If you're looking for pumpkins in Florida and Texas this year, there's a chance some retailers may not be stocking them — and for reasons that might surprise you.

In the wake of destruction from hurricanes Harvey and Irma, Home Depot is one of the retailers not stocking as many pumpkins this year.

"Although we are selling pumpkins in Florida and Texas, we are confirming that there are select stores that won't be carrying pumpkins this year," said Home Depot spokesman Will Ayers. "This will allow those stores to focus on storm recovery and products to help homeowners with rebuilding."

Home Depot usually sells about 1.5 million pumpkins per year.

Lowe's, though, said it carried pumpkins in all of its stores in Texas and Florida this year. "We wanted to make sure that families who were impacted by hurricanes had the opportunity to celebrate their Halloween traditions and experience a sense of normalcy," said Steve Salazar, a spokesman for the retailer.

Still, demand appears to be softer this year in some regions for the decorative pumpkin, particularly in states impacted by the hurricane disasters. Loads of pumpkins in some growing areas of the Southeast such as Virginia still need buyers due to less interest from retailers in Florida.

"When you have a natural disaster, it changes everybody's priorities," said C. Britt Beemer, a retail analyst with America's Research Group in Orlando. He pointed out that in some of the disaster areas, such as Houston, many flood-damaged homes are still not livable and families are staying temporarily in hotels.
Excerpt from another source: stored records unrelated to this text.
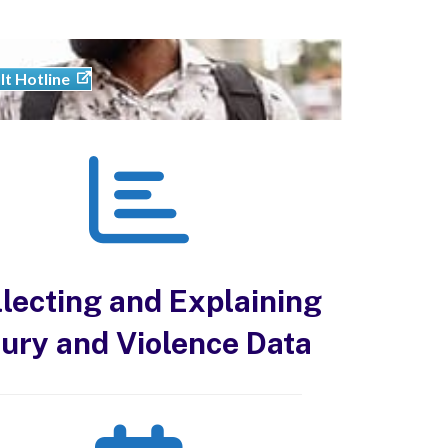
lt Hotline
lecting and Explaining
jury and Violence Data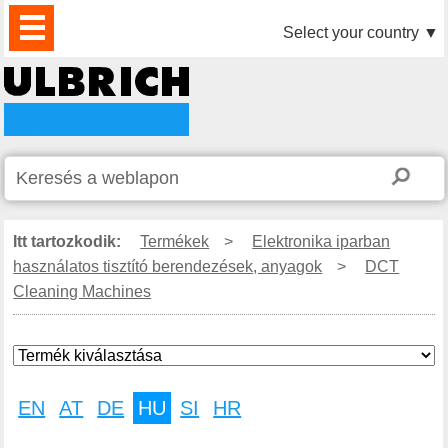
TERMÉKEK
HÍREK
LETÖLTÉS
VIDEÓK
PARTNEREINK
RÓLUNK
KAPCSOLAT
Select your country
▼
Itt tartozkodik:
Termékek
>
Elektronika iparban
használatos tisztító berendezések, anyagok
>
DCT
Cleaning Machines
EN
AT
DE
HU
SI
HR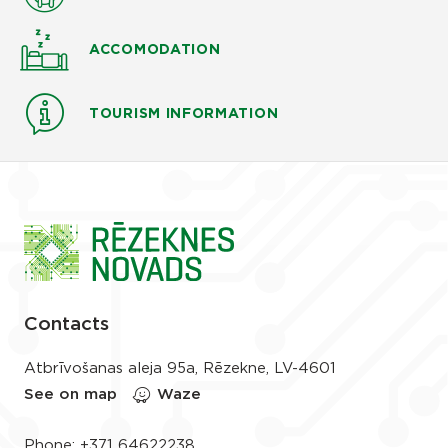
ACCOMODATION
TOURISM INFORMATION
Contacts
Atbrīvošanas aleja 95a, Rēzekne, LV-4601
See on map
Waze
Phone:
+371 64622238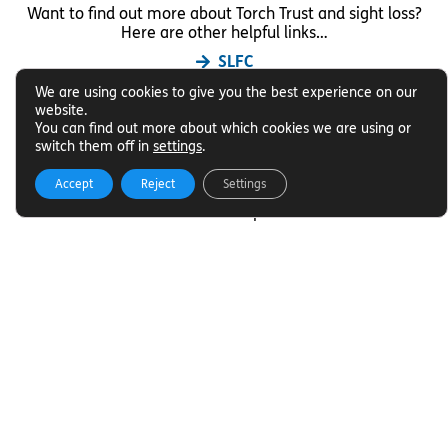
Want to find out more about Torch Trust and sight loss?
Here are other helpful links…
SLFC
Vacancies
We are using cookies to give you the best experience on our
News
website.
You can find out more about which cookies we are using or
switch them off in
settings
.
Get In Touch
Accept
Reject
Settings
Want to find out more about Torch Trust and sight loss?
Here are other helpful links…
Contact
01858 438260
info@torchtrust.org
Subscribe to our email Newsletter
We will email you our Torch News magazine four times
a year, full of encouraging stories, updates and
information on how you can get involved.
Recovery efforts continue and some homeowners appear to be focusing on repairing damaged homes and replacing flood-soaked belongings rather than buying pumpkins used for decoration.

"We had a lot of stuff that was going to South Florida, and the orders got canceled on us because of the storms," said James Hayes, a pumpkin farmer in Meadowview, Virginia. "We've shopped around and been pretty much able to find a home for everything that we've got — except for 60 to 70 bins of white pumpkins that we have left."
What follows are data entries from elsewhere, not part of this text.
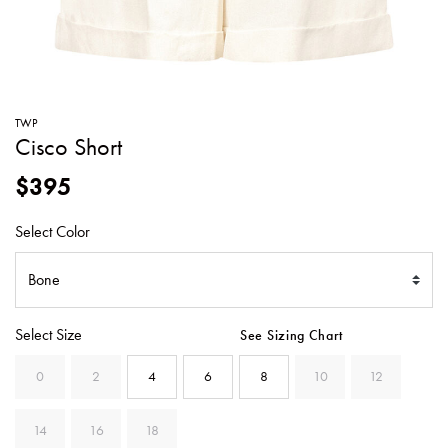
SWEATERS
TOTE
SWIMWEAR
BAGS
TOPS
ALL
HANDBAGS
ALL
TWP
CLOTHING
Cisco Short
$395
Select Color
Select Size
See Sizing Chart
0
2
4
6
8
10
12
14
16
18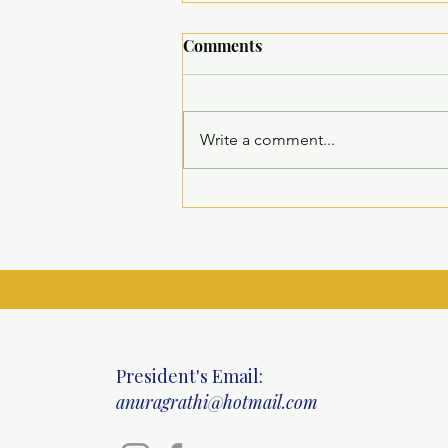
Comments
Write a comment...
Inauguration of Residential,
Recreational, and Diagnostic
Facilities at SHEOWS – Guru
Vishram Vridh Ashram
President's Email:
anuragrathi@hotmail.com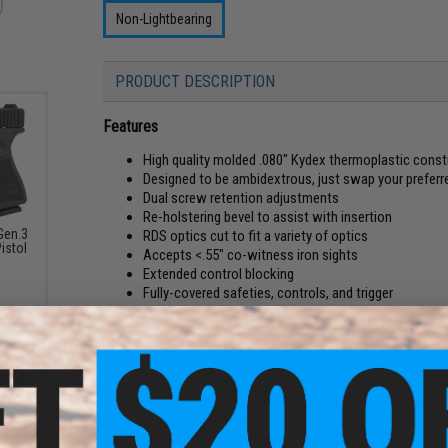
Non-Lightbearing
PRODUCT DESCRIPTION
Features
High quality molded .080" Kydex thermoplastic const
Designed to be ambidextrous, just swap your prefer
Dual screw retention adjustments
Re-holstering bevel to assist with insertion
Gen.3
RDS optics cut to fit a variety of optics
istol
Accepts <.55" co-witness iron sights
Extended control blocking
Fully-covered safeties, controls, and trigger
Aluminum holster mounting plate
Open bottom for flush-profile compensators or trace
Compatible with Blackhawk!, G-Code, Bladetech, Saf
This is the best holster for the airsoft industry. Throughou
best fitment for airsoft replicas unlike any other company in
premium Non-Lightbearing holster is a simple "off the shelf"
require the customizations found in the "Custom Alpha Seri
Hayes, who typically sells to Home Depot and other large retailers, said he had to "knock the price down some" to move unsold product. But he found buyers in Tennessee, Kentucky, Alabama and his home state of Virginia.

Nationwide, the weighted average advertised price of pumpkins was $3.89 apiece this year, down from $3.95 a year ago, according to the U.S. Department of Agriculture's Oct. 20 National Retail Report.

Hayes said he completely understands why some of the retailers in storm-hit communities are focusing on people getting building supplies rather than pumpkins this year. "With people without a roof over their head, they don't want a jack-o-lantern and stuff right now," he said.

Among Halloween shoppers, 46 percent this year are planning to carve a pumpkin, according to a National Retail Federation survey of 7,013 consumers conducted Sept. 5-13. The percentage of Halloween consumers saying they plan to carve pumpkins has remained steady the past two years.

Meantime, there are reports of Mother Nature dealing a blow to pumpkin patches in portions of Texas where the tropical storms brought heavy rains.

"Where that hurricane hit, it absolutely created tremendous issues," said Tim Assiter, who grows pumpkins in Floydada, Texas, a city located in the northern part of the state. "We had 12 hours away by car (600-700 miles) additional moisture and rainfall that created some micro problems in our fields."

The Texas farmer said heavy rains from Harvey also led to situations of tractors and trailers that couldn't get into fields to harvest the decorative type of pumpkins during prime wholesale shipping to retailers.

Also, there were reports of some stormy weather during July in parts of Pennsylvania that destroyed entire crops in some fields.

Excessive rainfall, hailstorms and other harsh weather caused some areas to experience "lower pumpkin yields or crop losses this year," according to Mark O'Neill of the Pennsylvania Farm Bureau.

Elsewhere, Michigan had torrential rains in late June that wiped out pumpkin crops, and there were instances of farmers simply not replanting. Indiana's crop also was affected by rainstorms.

"We had a very wet spring, and a lot of the acres of pumpkins didn't produce and didn't come up in our area," said Indiana pumpkin farmer Chris Steele, who is the state farm bureau's county president from Adams County, in the northeastern portion of Indiana.

However, in Illinois, the nation's leading pumpkin producer, there's plenty of the fruit for the pumpkin pie-baking season. Illinois produces about 90 percent of the country's canned pumpkin, while other states focus mostly on the ornamental market.

"This year's crop is looking great," said Allison Kolodziej Baker, spokesperson for Nestle, owner of Libby's. "The harvest is well underway, and thanks to favorable (warm and dry) summer weather, store shelves will be fully stocked with Libby's over the holiday baking season and into next year."